CNS Canada — ICE Futures Canada canola contracts moved higher during the week ended Wednesday, although prices remain rangebound overall as market participants continue to try and get a better handle on the size of this year’s Canadian crop.
While seasonal harvest pressure may be tempering the upside potential, that selling has not been as large as anticipated due to harvest delays, said Jerry Klassen, manager of Canadian operations with Swiss-based GAP SA Grains and Products in Winnipeg. The slower deliveries also have some industry participants questioning the size of the crop.
Statistics Canada on Tuesday released a model-based production estimate using satellite imagery, pegging the canola crop at 18.3 million tonnes.
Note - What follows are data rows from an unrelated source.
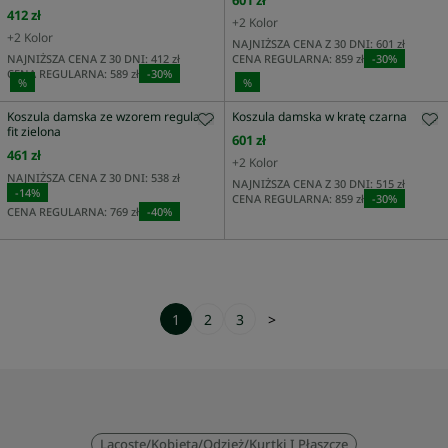
601 zł
412 zł
+
2
Kolor
+
2
Kolor
NAJNIŻSZA CENA Z 30 DNI:
601 zł
NAJNIŻSZA CENA Z 30 DNI:
412 zł
CENA REGULARNA:
859 zł
-
30
%
CENA REGULARNA:
589 zł
-
30
%
%
%
Koszula damska ze wzorem regular
Koszula damska w kratę czarna
fit zielona
601 zł
461 zł
+
2
Kolor
NAJNIŻSZA CENA Z 30 DNI:
538 zł
NAJNIŻSZA CENA Z 30 DNI:
515 zł
-
14
%
CENA REGULARNA:
859 zł
-
30
%
CENA REGULARNA:
769 zł
-
40
%
1
2
3
>
Lacoste
/
Kobieta
/
Odzież
/
Kurtki I Płaszcze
That’s up from the August estimate of 17 million tonnes, but in line with the previous year’s level.
Many in the trade, however, are still of the opinion that the actual crop is much larger.
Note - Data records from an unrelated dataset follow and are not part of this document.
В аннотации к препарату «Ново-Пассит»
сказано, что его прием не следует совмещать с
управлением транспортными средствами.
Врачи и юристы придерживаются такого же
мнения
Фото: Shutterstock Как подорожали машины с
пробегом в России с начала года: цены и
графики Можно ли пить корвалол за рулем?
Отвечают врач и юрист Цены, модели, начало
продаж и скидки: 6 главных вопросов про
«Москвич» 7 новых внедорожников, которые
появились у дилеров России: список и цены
Klassen said some estimates were still topping 21 million tonnes, but he placed the crop at about 19 million to 20 million tonnes.
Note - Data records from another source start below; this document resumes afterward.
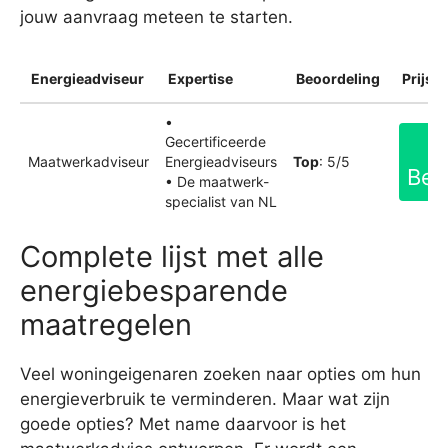
jouw aanvraag meteen te starten.
Energieadviseur
Expertise
Beoordeling
Prijsin
•
Gecertificeerde
Maatwerkadviseur
Energieadviseurs
Top
: 5/5
Bek
• De maatwerk-
specialist van NL
Complete lijst met alle
energiebesparende
maatregelen
Veel woningeigenaren zoeken naar opties om hun
energieverbruik te verminderen. Maar wat zijn
goede opties? Met name daarvoor is het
“Traders are trying to get a better handle on the crop size,” he said, adding that “the large variation in the canola crop size estimate has the market holding a bit of a risk premium until the crop is confirmed.”
From a chart standpoint, November canola surged above nearby moving averages during the week, but failed to see follow-through buying interest. Klassen placed nearby resistance at $470 to $475 per tonne.
At the same time, the canola market doesn’t want to go lower either, according to Klassen. He said there was solid commercial demand underneath the market.
— Phil Franz-Warkentin writes for Commodity News Service Canada, a Winnipeg company specializing in grain and commodity market reporting.